Exercise 26.3 For the logistic differential equation consider the following splitting of \(\alpha(x)\) and \(\delta(x)\) as a birth-death process:

\[\begin{equation} \begin{split} \alpha(x) &= rx - \frac{rx^{2}}{2K} \\ \delta(x) &= \frac{rx^{2}}{2K} \end{split} \end{equation}\]

Simulate this SDE with the following values:

  • Initial condition: \(x(0)=3\)
  • Parameters: \(r=0.8\), \(K=100\).
  • \(\Delta t = 0.05\) for 200 time steps.
  • \(D=1\).

Generate an ensemble average plot. How does this SDE compare to Figure 26.6?

Exercise 26.4 Let \(S(t)\) denote the cumulative snowfall at a location at time \(t\), which we will assume to be a random process. Assume that probability of the change in the cumulative amount of snow from day \(t\) to day \(t+\Delta t\) is the following:

change probability
\(\Delta S = \sigma\) \(\lambda \Delta t\)
\(\Delta S = 0\) \(1- \lambda \Delta t\)

The parameter \(\lambda\) represents the frequency of snowfall and \(\sigma\) the amount of the snowfall in inches. For example, during January in Minneapolis, Minnesota, the probability \(\lambda\) of it snowing 4 inches or more is 0.016, with \(\sigma=4\). (This assumes a Poisson process with rate = 0.5/31, according to the Minnesota DNR.). The stochastic differential equation generated by this process is \(dS = \lambda \sigma \; dt + \sqrt{\lambda \sigma^{2}} \; dW(t) = .064 \; dt + .506 \; dW(t)\)$ .

  1. With this information, what is \(E[\Delta S]\) and the variance of \(\Delta S\)?
  2. Simulate and summarize this stochastic process. Use \(S(0)=0\) and run 500 simulations of this stochastic process. Simulate this process for a month, using \(\Delta t = 0.1\) for 300 timesteps and with \(D=1\). Show the resulting spaghetti plot and interpret your results.

Exercise 26.5 Consider the stochastic differential equation \(\displaystyle dS = \left( 1 - S \right) \; dt + \sigma \; dW(t)\), where \(\sigma\) controls the amount of stochastic noise. For this stochastic differential equation what is \(E[S]\) and Var\((S)\)?
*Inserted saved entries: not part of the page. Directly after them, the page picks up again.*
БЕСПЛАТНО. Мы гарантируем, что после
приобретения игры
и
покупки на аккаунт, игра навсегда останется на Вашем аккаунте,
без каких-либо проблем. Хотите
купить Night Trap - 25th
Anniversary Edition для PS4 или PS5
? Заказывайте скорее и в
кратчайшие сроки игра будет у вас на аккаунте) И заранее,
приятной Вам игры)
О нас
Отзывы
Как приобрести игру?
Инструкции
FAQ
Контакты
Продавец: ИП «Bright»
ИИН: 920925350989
Exercise 26.6 Consider the equation

\[\begin{equation*} \Delta x = \alpha(x) \; \Delta t - \delta(x) \; \Delta t \end{equation*}\]

If we consider \(\Delta x\) to be a random variable, show that the expected value \(\mu\) equals \(\alpha(x) \; \Delta t - \delta(x) \; \Delta t\) and the variance \(\sigma^{2}\), to first order, equals \(\alpha(x) \; \Delta t + \delta(x) \; \Delta t\).

References

Logan, J. David, and William Wolesensky. 2009. Mathematical Methods in Biology. 1st ed. Hoboken, N.J: Wiley.